- _Try it_
Copy exactly, and copy only, the lines from the one bearing "Лучшая женская роль" through the final line of the records.

(Records from a data collection)
______________________________
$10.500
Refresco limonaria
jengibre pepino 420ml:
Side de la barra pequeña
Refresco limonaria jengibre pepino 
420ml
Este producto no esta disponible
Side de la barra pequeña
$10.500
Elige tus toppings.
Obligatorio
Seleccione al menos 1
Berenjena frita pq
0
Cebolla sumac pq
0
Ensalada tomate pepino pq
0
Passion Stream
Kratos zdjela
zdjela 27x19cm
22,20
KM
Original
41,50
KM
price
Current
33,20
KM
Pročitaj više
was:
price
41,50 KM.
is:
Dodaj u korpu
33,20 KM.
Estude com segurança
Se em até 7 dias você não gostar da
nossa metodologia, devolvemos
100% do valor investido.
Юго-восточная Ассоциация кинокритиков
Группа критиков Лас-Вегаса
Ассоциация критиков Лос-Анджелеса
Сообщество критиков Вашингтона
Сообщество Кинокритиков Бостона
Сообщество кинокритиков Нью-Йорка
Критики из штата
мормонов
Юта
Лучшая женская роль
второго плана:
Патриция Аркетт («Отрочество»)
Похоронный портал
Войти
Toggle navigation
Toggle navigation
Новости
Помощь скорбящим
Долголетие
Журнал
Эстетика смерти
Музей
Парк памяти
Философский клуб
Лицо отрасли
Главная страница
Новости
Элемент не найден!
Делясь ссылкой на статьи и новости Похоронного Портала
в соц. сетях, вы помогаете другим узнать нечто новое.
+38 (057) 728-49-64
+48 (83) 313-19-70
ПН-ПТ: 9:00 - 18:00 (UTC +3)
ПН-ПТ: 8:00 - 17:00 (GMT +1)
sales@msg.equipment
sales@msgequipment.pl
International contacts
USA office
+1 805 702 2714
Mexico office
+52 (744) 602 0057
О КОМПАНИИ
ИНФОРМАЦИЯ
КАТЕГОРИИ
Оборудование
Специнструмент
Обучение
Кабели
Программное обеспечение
______________________________
- _Your response_
Лучшая женская роль
второго плана:
Патриция Аркетт («Отрочество»)
Похоронный портал
Войти
Toggle navigation
Toggle navigation
Новости
Помощь скорбящим
Долголетие
Журнал
Эстетика смерти
Музей
Парк памяти
Философский клуб
Лицо отрасли
Главная страница
Новости
Элемент не найден!
Делясь ссылкой на статьи и новости Похоронного Портала
в соц. сетях, вы помогаете другим узнать нечто новое.
+38 (057) 728-49-64
+48 (83) 313-19-70
ПН-ПТ: 9:00 - 18:00 (UTC +3)
ПН-ПТ: 8:00 - 17:00 (GMT +1)
sales@msg.equipment
sales@msgequipment.pl
International contacts
USA office
+1 805 702 2714
Mexico office
+52 (744) 602 0057
О КОМПАНИИ
ИНФОРМАЦИЯ
КАТЕГОРИИ
Оборудование
Специнструмент
Обучение
Кабели
Программное обеспечение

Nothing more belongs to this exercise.